_Work to be completed:_ The line containing "- Cooksville" and every line after it to the end of the records: set those down exactly, without any pictures.

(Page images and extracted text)
+---+
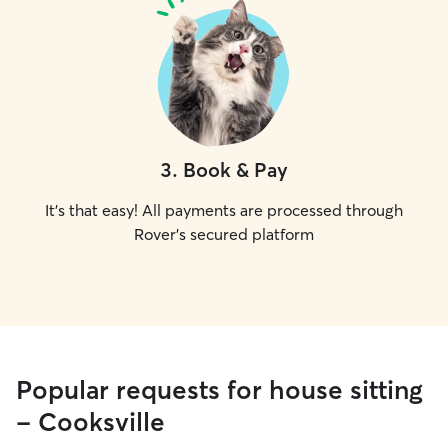
3
.
Book & Pay
It's that easy! All payments are processed through
Rover's secured platform
Popular requests for house sitting
- Cooksville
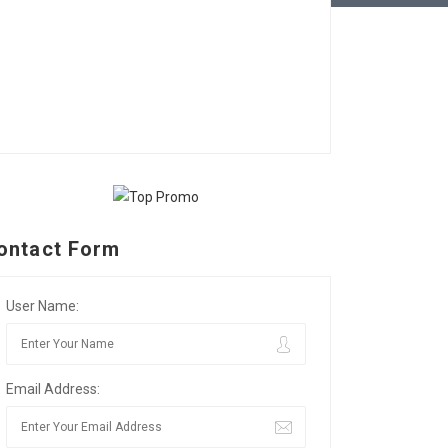
ontact Form
User Name:
Email Address:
+---+
_Task response:_
- Cooksville
ontact Form
User Name:
Email Address:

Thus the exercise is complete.